El segundo, más conocido, viene del en inglés, glass cliff, se refiere a las barreras invisibles que impiden a las mujeres alcanzar los puestos de máxima responsabilidad. Y el tercero, la socialización diferenciada, es el que enseñaba en el pasado explícitamente -y aún hoy tácitamente- a las niñas a ser discretas, a mostrase educadas e incluso a pedir permiso para hablar. Esta circunstancia hace que en las organizaciones estas conductas se den mucho más en mujeres que en hombres.

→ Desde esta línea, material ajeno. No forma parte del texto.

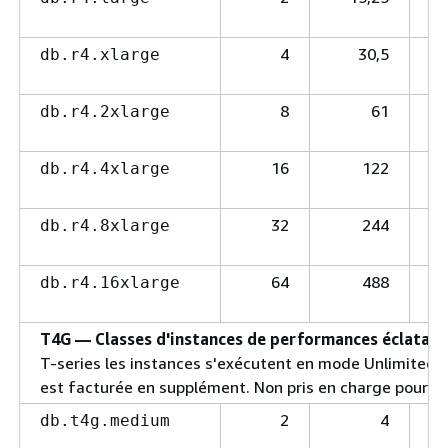
4
30,5
db.r4.xlarge
8
61
db.r4.2xlarge
16
122
db.r4.4xlarge
32
244
db.r4.8xlarge
64
488
db.r4.16xlarge
T4G — Classes d'instances de performances éclatant
T-series les instances s'exécutent en mode Unlimited CP
est facturée en supplément. Non pris en charge pour le
2
4
db.t4g.medium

Gracias jueza Montes, gracias Candela Peña.

Norbert Monfort es profesor de Management y Cambio en Esade

Potenciación de Canarias

Hierro es una producción española que consta de dos temporadas, calificada como thriller y drama, de ocho y seis capítulos, respectivamente. Estrenada por la plataforma Movistar+ en junio de 2019, centra su trama en el trabajo de la jueza Candela Montes [Candela Peña], que llega a El Hierro desde la Península para hacerse cargo del único tribunal de la isla más remota del archipiélago canario, declarada por la Unesco como Reserva de la Biosfera y Geoparque, con 11.000 habitantes en la actualidad.

Al margen de sus dos roles protagonistas, Montes y Antonio Díaz, interpretado por Darío Grandinetti, y principal sospechoso en la primera temporada, la mayoría del elenco es de origen canario, y aunque en su argumento las tradiciones locales y la característica orografía de la isla formen parte esencial para su desarrollo, la serie está originalmente pensada para el mercado internacional, donde ha sido vendida a distintos países de América Latina y Europa.

La exposición de la isla allí donde se ha emitido ha potenciado también su interés turístico, al punto de crearse una ruta para mostrar las principales localizaciones donde tienen lugar las escenas más relevantes de sus distintos episodios.